Comment se rendre en Afghanistan ? En posant cette question à un expert de haut niveau en matière de lutte contre le terrorisme basé à Londres, celui-ci a cité de nombreuses conversations interceptées de la part d'individus cherchant à se rendre dans les économies d'Asie du Sud-Est pour rejoindre le nouvel émirat islamique d'Afghanistan, s'informant principalement sur les réseaux islamistes existants en vue d'une allégeance potentielle ou d'une aide à la préparation de leur voyage. Cela dit, les agences de sécurité et les experts indépendants s'accordent à dire que l'Afghanistan est en train de passer du statut de refuge à celui de terre d'asile potentielle pour les combattants terroristes étrangers, ce qui ouvre des possibilités de recrutement aux groupes islamistes régionaux tels que l'IMU ou l'ETIM pour renforcer les rangs de l'ISKP, collecter des fonds et même exécuter des opérations (dans le cas de l'ISKP contre les Talibans). Quelques mois avant la prise de Kaboul par les talibans, des experts ont évoqué une augmentation potentielle des déplacements (du Moyen-Orient vers l'Afghanistan) des factions islamistes régionales d'Asie du Sud-Est entrant en Afghanistan par des voies illégales depuis le Pakistan, des groupes basés en Asie centrale et en Asie du Sud-Est entrant dans le Badakhshan via le Tadjikistan. 

Avec le recul de 2024, les auteurs identifient de nombreux facteurs susceptibles d'entraîner une augmentation potentielle du nombre de combattants étrangers entrant en Afghanistan :  

La mainmise constante des talibans sur le pouvoir (incontestée et stable) continue d'inspirer les factions islamistes, validant potentiellement la doctrine djihadiste (plus qu'un décret religieux) en tant que règle de gouvernance.  

Elle a non seulement renforcé le moral des organisations du Jihad islamique en Syrie, en Irak, en Libye ou en Égypte, mais elle a également motivé le Jihad islamique palestinien et le Hamas (en particulier), renouvelant leur objectif et les incitant peut-être à remporter une victoire à la manière des Talibans. 

Selon un chercheur, des groupes tels qu'Al-Qaïda au Maghreb islamique (AQMI) et Hay'at Tahrir al Sham (HTS), basé en Syrie, ont modifié les manuels d'instruction (pour les nouvelles recrues) en s'inspirant de la propagande de recrutement des talibans, les combattants potentiels s'intégrant dans les rangs des talibans pour acquérir de l'expérience. 

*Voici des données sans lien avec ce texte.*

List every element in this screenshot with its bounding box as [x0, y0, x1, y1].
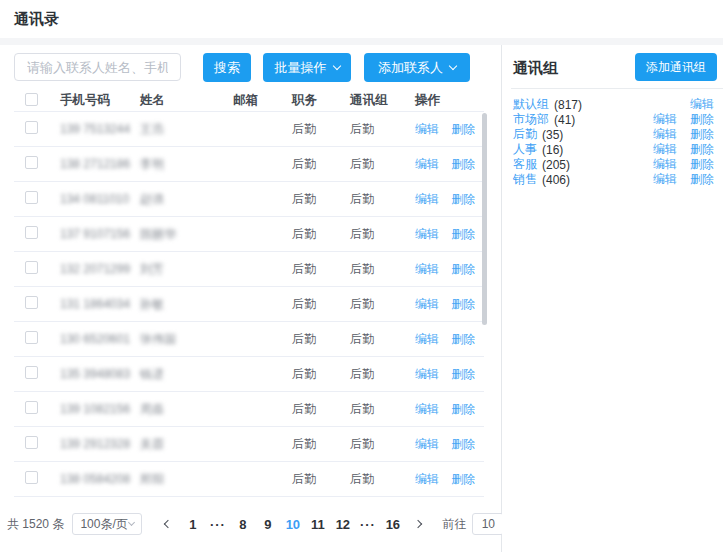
edit-link[interactable]: 编辑: [415, 367, 439, 381]
delete-link[interactable]: 删除: [451, 157, 475, 171]
edit-link[interactable]: 编辑: [415, 332, 439, 346]
row-checkbox[interactable]: [25, 331, 38, 344]
group-delete-link[interactable]: 删除: [690, 171, 714, 188]
search-input[interactable]: [14, 53, 181, 81]
delete-link[interactable]: 删除: [451, 227, 475, 241]
group-name-link[interactable]: 销售: [513, 171, 537, 188]
pager-ellipsis[interactable]: ···: [205, 517, 230, 532]
cell-phone-blurred: 131 1864034: [60, 297, 140, 311]
page-size-select[interactable]: 100条/页: [72, 513, 142, 535]
row-checkbox[interactable]: [25, 156, 38, 169]
row-checkbox[interactable]: [25, 121, 38, 134]
cell-phone-blurred: 139 2912328: [60, 437, 140, 451]
table-row: 139 7513244 王浩 后勤 后勤 编辑 删除: [14, 112, 484, 147]
page-number[interactable]: 8: [230, 517, 255, 532]
row-checkbox[interactable]: [25, 436, 38, 449]
edit-link[interactable]: 编辑: [415, 402, 439, 416]
cell-name-blurred: 张伟国: [140, 331, 233, 348]
cell-phone-blurred: 137 9107156: [60, 227, 140, 241]
goto-page-input[interactable]: [472, 513, 504, 535]
add-group-button[interactable]: 添加通讯组: [635, 53, 717, 81]
table-row: 139 2912328 吴霞 后勤 后勤 编辑 删除: [14, 427, 484, 462]
edit-link[interactable]: 编辑: [415, 227, 439, 241]
cell-position: 后勤: [292, 121, 350, 138]
group-row: 客服 (205) 编辑 删除: [513, 157, 714, 172]
contacts-page: 通讯录 搜索 批量操作 添加联系人 手机号码 姓名 邮箱 职务 通讯组 操作: [0, 0, 723, 552]
pager-ellipsis[interactable]: ···: [355, 517, 380, 532]
row-checkbox[interactable]: [25, 471, 38, 484]
delete-link[interactable]: 删除: [451, 472, 475, 486]
row-checkbox[interactable]: [25, 191, 38, 204]
add-contact-button[interactable]: 添加联系人: [364, 53, 470, 82]
row-checkbox[interactable]: [25, 226, 38, 239]
cell-position: 后勤: [292, 401, 350, 418]
page-number[interactable]: 16: [380, 517, 405, 532]
table-row: 130 6520601 张伟国 后勤 后勤 编辑 删除: [14, 322, 484, 357]
cell-phone-blurred: 135 3948083: [60, 367, 140, 381]
vertical-scrollbar[interactable]: [482, 113, 487, 325]
select-all-checkbox[interactable]: [25, 93, 38, 106]
page-number[interactable]: 9: [255, 517, 280, 532]
page-number[interactable]: 10: [280, 517, 305, 532]
edit-link[interactable]: 编辑: [415, 437, 439, 451]
chevron-down-icon: [449, 61, 457, 69]
table-row: 135 3948083 钱进 后勤 后勤 编辑 删除: [14, 357, 484, 392]
chevron-left-icon: [164, 520, 172, 528]
column-header-position: 职务: [292, 92, 350, 109]
cell-group: 后勤: [350, 121, 415, 138]
page-number[interactable]: 1: [180, 517, 205, 532]
edit-link[interactable]: 编辑: [415, 192, 439, 206]
pager: 1···89101112···16: [155, 517, 430, 532]
group-row: 销售 (406) 编辑 删除: [513, 172, 714, 187]
search-button[interactable]: 搜索: [203, 53, 251, 82]
cell-position: 后勤: [292, 226, 350, 243]
delete-link[interactable]: 删除: [451, 367, 475, 381]
batch-actions-button[interactable]: 批量操作: [263, 53, 351, 82]
column-header-actions: 操作: [415, 92, 484, 109]
cell-group: 后勤: [350, 226, 415, 243]
row-checkbox[interactable]: [25, 261, 38, 274]
cell-phone-blurred: 130 6520601: [60, 332, 140, 346]
page-numbers: 1···89101112···16: [180, 517, 405, 532]
next-page-button[interactable]: [405, 521, 430, 527]
cell-position: 后勤: [292, 366, 350, 383]
cell-group: 后勤: [350, 401, 415, 418]
column-header-name: 姓名: [140, 92, 233, 109]
row-checkbox[interactable]: [25, 296, 38, 309]
cell-name-blurred: 钱进: [140, 366, 233, 383]
group-count: (41): [554, 113, 575, 127]
batch-actions-label: 批量操作: [275, 59, 327, 77]
group-edit-link[interactable]: 编辑: [653, 171, 677, 188]
cell-position: 后勤: [292, 191, 350, 208]
row-checkbox[interactable]: [25, 366, 38, 379]
edit-link[interactable]: 编辑: [415, 157, 439, 171]
total-count-label: 共 1520 条: [7, 516, 64, 533]
cell-group: 后勤: [350, 296, 415, 313]
delete-link[interactable]: 删除: [451, 437, 475, 451]
edit-link[interactable]: 编辑: [415, 262, 439, 276]
page-number[interactable]: 12: [330, 517, 355, 532]
cell-group: 后勤: [350, 366, 415, 383]
delete-link[interactable]: 删除: [451, 297, 475, 311]
chevron-right-icon: [414, 520, 422, 528]
prev-page-button[interactable]: [155, 521, 180, 527]
row-checkbox[interactable]: [25, 401, 38, 414]
cell-phone-blurred: 132 2071299: [60, 262, 140, 276]
groups-panel-title: 通讯组: [513, 59, 558, 78]
delete-link[interactable]: 删除: [451, 192, 475, 206]
edit-link[interactable]: 编辑: [415, 472, 439, 486]
delete-link[interactable]: 删除: [451, 402, 475, 416]
group-count: (205): [542, 158, 570, 172]
delete-link[interactable]: 删除: [451, 262, 475, 276]
edit-link[interactable]: 编辑: [415, 122, 439, 136]
delete-link[interactable]: 删除: [451, 122, 475, 136]
cell-group: 后勤: [350, 471, 415, 488]
group-count: (16): [542, 143, 563, 157]
page-title: 通讯录: [14, 10, 59, 29]
edit-link[interactable]: 编辑: [415, 297, 439, 311]
group-row: 市场部 (41) 编辑 删除: [513, 112, 714, 127]
header-separator: [0, 38, 723, 45]
delete-link[interactable]: 删除: [451, 332, 475, 346]
group-list: 默认组 (817) 编辑 市场部 (41) 编辑 删除 后勤 (35) 编辑 删…: [513, 97, 714, 187]
page-number[interactable]: 11: [305, 517, 330, 532]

Sous l'influence de Haqqani, Al-Qaïda a également remodelé sa propagande de recrutement pour attirer des recrues, dans le but de soutenir ses affiliés dans le monde entier ». 

Elle vise à enrôler de jeunes combattants dans les rangs des talibans pour qu'ils acquièrent une plus grande expérience du combat, dans l'intention de soutenir leurs factions au Moyen-Orient.  

La défaite militaire de l'État islamique a plongé les motivations des factions islamistes potentielles dans la région, qui ont été ravivées par la prise de Kaboul par les talibans et renforcées après l'attaque du Hamas contre Israël. La bataille en cours à Gaza a considérablement accru les motivations de nombreuses factions islamistes, les groupes militants cherchant à envoyer des recrues en Afghanistan pour acquérir une plus grande expérience du combat. 

C'est peut-être vrai, mais géographiquement, l'Afghanistan partage plus que des frontières, mais des liens culturels et ethniques plus importants avec l'Asie centrale qu'avec la Syrie, l'Irak ou le Yémen. Les Ouzbeks, les Tadjiks et les Turkmènes partagent non seulement des liens familiaux, mais aussi des frontières internationales. Un afflux de terroristes étrangers d'origine ethnique en Afghanistan aura un effet d'entraînement sur les économies d'Asie centrale ». 

Cela est d'autant plus vrai pour l'État islamique dans la province de Khorasan (ISKP), qui continue d'étendre ses campagnes de recrutement au Kazakhstan, au Kirghizstan, en Ouzbékistan et au Tadjikistan, en utilisant son aile médiatique Al Azaim pour diffuser des documents de propagande en tadjik, en ouzbek et dans d'autres langues régionales, dans le but d'exploiter les masses vulnérables pour qu'elles rejoignent ses rangs. Cela dit, selon un expert en sécurité, les combattants de nationalités ouzbèke et tadjike qui se battent actuellement en Syrie, au Yémen et en Irak tentent de retourner dans leur pays d'origine via l'Afghanistan sans craindre de faire l'objet d'un mandat d'arrêt ou de poursuites judiciaires. 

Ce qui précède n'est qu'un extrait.